Give back every line of the data exactly. Pictures are not part of the copy.
*** Opening DATASET CONTENT ***
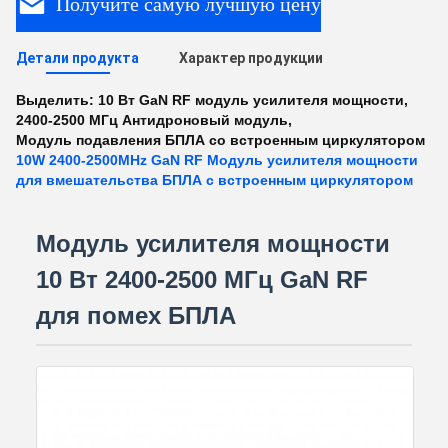
Получите самую лучшую цену
Детали продукта
Характер продукции
Выделить:
10 Вт GaN RF модуль усилителя мощности
,
2400-2500 МГц Антидроновый модуль
,
Модуль подавления БПЛА со встроенным циркулятором
10W 2400-2500MHz GaN RF Модуль усилителя мощности
для вмешательства БПЛА с встроенным циркулятором
Модуль усилителя мощности
10 Вт 2400-2500 МГц GaN RF
для помех БПЛА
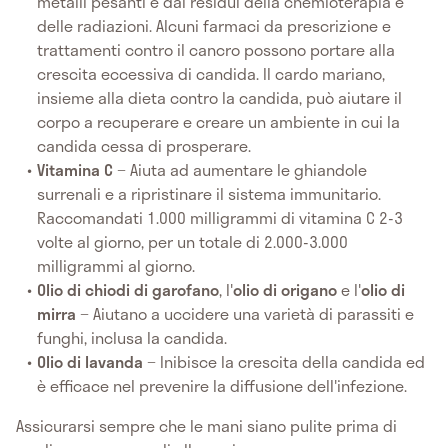
metalli pesanti e dai residui della chemioterapia e
delle radiazioni. Alcuni farmaci da prescrizione e
trattamenti contro il cancro possono portare alla
crescita eccessiva di candida. Il cardo mariano,
insieme alla dieta contro la candida, può aiutare il
corpo a recuperare e creare un ambiente in cui la
candida cessa di prosperare.
Vitamina C
− Aiuta ad aumentare le ghiandole
surrenali e a ripristinare il sistema immunitario.
Raccomandati 1.000 milligrammi di vitamina C 2-3
volte al giorno, per un totale di 2.000-3.000
milligrammi al giorno.
Olio di chiodi di garofano
,
l'
olio di origano
e
l'
olio di
mirra
− Aiutano a uccidere una varietà di parassiti e
funghi, inclusa la candida.
Olio di lavanda
− Inibisce la crescita della candida ed
è efficace nel prevenire la diffusione dell'infezione.
Assicurarsi sempre che le mani siano pulite prima di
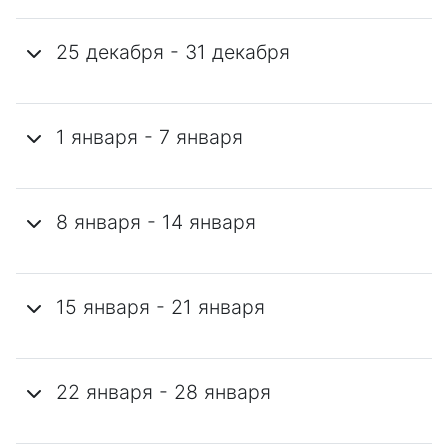
25 декабря - 31 декабря
1 января - 7 января
8 января - 14 января
15 января - 21 января
22 января - 28 января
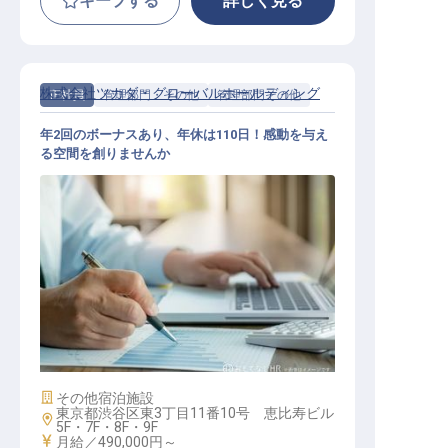
キープする
詳しく見る
株式会社ツカダ・グローバルホールディング
正社員
管理部門・その他
管理部門その他
年2回のボーナスあり、年休は110日！感動を与え
る空間を創りませんか
商空間デザイナー
施設業態
その他宿泊施設
東京都渋谷区東3丁目11番10号 恵比寿ビル
勤務地
5F・7F・8F・9F
給与
月給／490,000円～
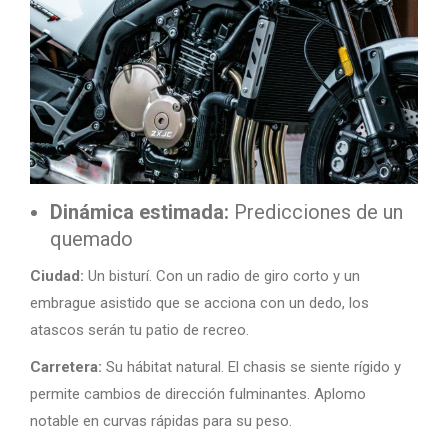
Dinámica estimada:
Predicciones de un
quemado
Ciudad:
Un bisturí. Con un radio de giro corto y un
embrague asistido que se acciona con un dedo, los
atascos serán tu patio de recreo.
Carretera:
Su hábitat natural. El chasis se siente rígido y
permite cambios de dirección fulminantes. Aplomo
notable en curvas rápidas para su peso.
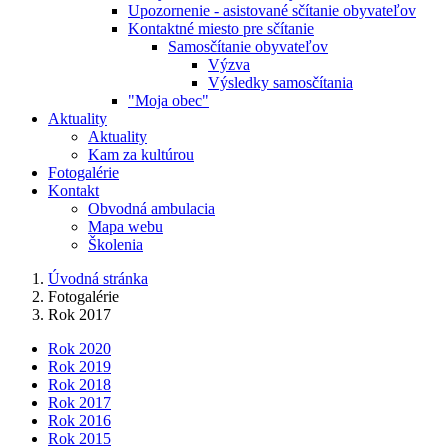
Upozornenie - asistované sčítanie obyvateľov
Kontaktné miesto pre sčítanie
Samosčítanie obyvateľov
Výzva
Výsledky samosčítania
"Moja obec"
Aktuality
Aktuality
Kam za kultúrou
Fotogalérie
Kontakt
Obvodná ambulacia
Mapa webu
Školenia
Úvodná stránka
Fotogalérie
Rok 2017
Rok 2020
Rok 2019
Rok 2018
Rok 2017
Rok 2016
Rok 2015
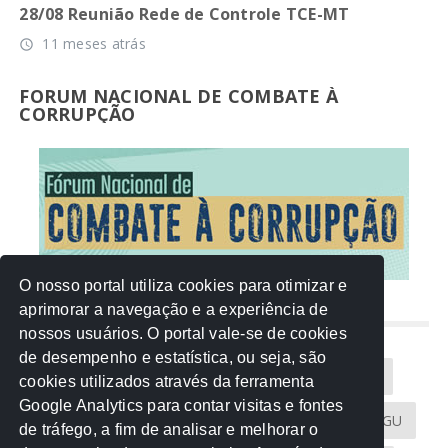
28/08 Reunião Rede de Controle TCE-MT
11 meses atrás
access_time
FORUM NACIONAL DE COMBATE À
CORRUPÇÃO
O nosso portal utiliza cookies para otimizar e
aprimorar a navegação e a experiência de
NUVEM DE TAGS
nossos usuários. O portal vale-se de cookies
de desempenho e estatística, ou seja, são
Acontece na Rede
AGU
AMM
Artigos
cookies utilizados através da ferramenta
Google Analytics para contar visitas e fontes
Atricon
Audicom
CAU-MT
CGE
CGU
de tráfego, a fim de analisar e melhorar o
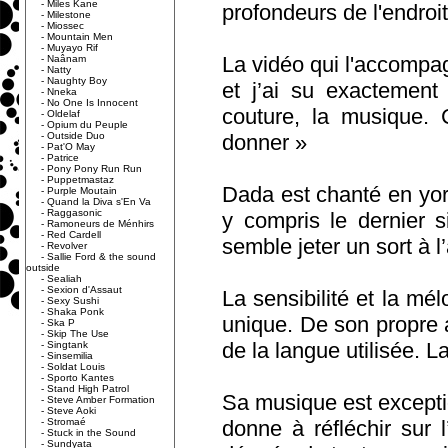
-
Miles Kane
profondeurs de l'endro
-
Milestone
-
Miossec
-
Mountain Men
-
Muyayo Rif
La vidéo qui l'accompag
-
Naânam
-
Natty
-
Naughty Boy
et j’ai su exactement 
-
Nneka
-
No One Is Innocent
couture, la musique. C
-
Oldelaf
-
Opium du Peuple
-
Outside Duo
donner »
-
Pat'O May
-
Patrice
-
Pony Pony Run Run
-
Puppetmastaz
Dada est chanté en yor
-
Purple Moutain
-
Quand la Diva s'En Va
-
Raggasonic
y compris le dernier 
-
Ramoneurs de Ménhirs
-
Red Cardell
semble jeter un sort à l’
-
Revolver
-
Sallie Ford & the sound
outside
-
Sealiah
-
Sexion d'Assaut
La sensibilité et la mé
-
Sexy Sushi
-
Shaka Ponk
unique. De son propre 
-
Ska P
-
Skip The Use
de la langue utilisée. L
-
Singtank
-
Sinsemilia
-
Soldat Louis
-
Sporto Kantes
-
Stand High Patrol
Sa musique est exceptio
-
Steve Amber Formation
-
Steve Aoki
-
Stromaé
donne à réfléchir sur 
-
Stuck in the Sound
-
Sundyata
*** Closing DATASET CONTENT ***
TASK RESPONSE:
Получите самую лучшую цену
Детали продукта
Характер продукции
Выделить:
10 Вт GaN RF модуль усилителя мощности
,
2400-2500 МГц Антидроновый модуль
,
Модуль подавления БПЛА со встроенным циркулятором
10W 2400-2500MHz GaN RF Модуль усилителя мощности
для вмешательства БПЛА с встроенным циркулятором
Модуль усилителя мощности
10 Вт 2400-2500 МГц GaN RF
для помех БПЛА
metalli pesanti e dai residui della chemioterapia e
delle radiazioni. Alcuni farmaci da prescrizione e
trattamenti contro il cancro possono portare alla
crescita eccessiva di candida. Il cardo mariano,
insieme alla dieta contro la candida, può aiutare il
corpo a recuperare e creare un ambiente in cui la
candida cessa di prosperare.
Vitamina C
− Aiuta ad aumentare le ghiandole
surrenali e a ripristinare il sistema immunitario.
Raccomandati 1.000 milligrammi di vitamina C 2-3
volte al giorno, per un totale di 2.000-3.000
milligrammi al giorno.
Olio di chiodi di garofano
,
l'
olio di origano
e
l'
olio di
mirra
− Aiutano a uccidere una varietà di parassiti e
funghi, inclusa la candida.
Olio di lavanda
− Inibisce la crescita della candida ed
è efficace nel prevenire la diffusione dell'infezione.
Assicurarsi sempre che le mani siano pulite prima di
25 декабря - 31 декабря
1 января - 7 января
8 января - 14 января
15 января - 21 января
22 января - 28 января
キープする
詳しく見る
株式会社ツカダ・グローバルホールディング
正社員
管理部門・その他
管理部門その他
年2回のボーナスあり、年休は110日！感動を与え
る空間を創りませんか
商空間デザイナー
施設業態
その他宿泊施設
東京都渋谷区東3丁目11番10号 恵比寿ビル
勤務地
5F・7F・8F・9F
給与
月給／490,000円～
Dinámica estimada:
Predicciones de un
quemado
Ciudad:
Un bisturí. Con un radio de giro corto y un
embrague asistido que se acciona con un dedo, los
atascos serán tu patio de recreo.
Carretera:
Su hábitat natural. El chasis se siente rígido y
permite cambios de dirección fulminantes. Aplomo
notable en curvas rápidas para su peso.
Upozornenie - asistované sčítanie obyvateľov
Kontaktné miesto pre sčítanie
Samosčítanie obyvateľov
Výzva
Výsledky samosčítania
"Moja obec"
Aktuality
Aktuality
Kam za kultúrou
Fotogalérie
Kontakt
Obvodná ambulacia
Mapa webu
Školenia
Úvodná stránka
Fotogalérie
Rok 2017
Rok 2020
Rok 2019
Rok 2018
Rok 2017
Rok 2016
Rok 2015
28/08 Reunião Rede de Controle TCE-MT
11 meses atrás
access_time
FORUM NACIONAL DE COMBATE À
CORRUPÇÃO
O nosso portal utiliza cookies para otimizar e
aprimorar a navegação e a experiência de
NUVEM DE TAGS
nossos usuários. O portal vale-se de cookies
de desempenho e estatística, ou seja, são
Acontece na Rede
AGU
AMM
Artigos
cookies utilizados através da ferramenta
Google Analytics para contar visitas e fontes
Atricon
Audicom
CAU-MT
CGE
CGU
de tráfego, a fim de analisar e melhorar o
-
Miles Kane
profondeurs de l'endro
-
Milestone
-
Miossec
-
Mountain Men
-
Muyayo Rif
La vidéo qui l'accompag
-
Naânam
-
Natty
-
Naughty Boy
et j’ai su exactement 
-
Nneka
-
No One Is Innocent
couture, la musique. C
-
Oldelaf
-
Opium du Peuple
-
Outside Duo
donner »
-
Pat'O May
-
Patrice
-
Pony Pony Run Run
-
Puppetmastaz
Dada est chanté en yor
-
Purple Moutain
-
Quand la Diva s'En Va
-
Raggasonic
y compris le dernier 
-
Ramoneurs de Ménhirs
-
Red Cardell
semble jeter un sort à l’
-
Revolver
-
Sallie Ford & the sound
outside
-
Sealiah
-
Sexion d'Assaut
La sensibilité et la mé
-
Sexy Sushi
-
Shaka Ponk
unique. De son propre 
-
Ska P
-
Skip The Use
de la langue utilisée. L
-
Singtank
-
Sinsemilia
-
Soldat Louis
-
Sporto Kantes
-
Stand High Patrol
Sa musique est exceptio
-
Steve Amber Formation
-
Steve Aoki
-
Stromaé
donne à réfléchir sur 
-
Stuck in the Sound
-
Sundyata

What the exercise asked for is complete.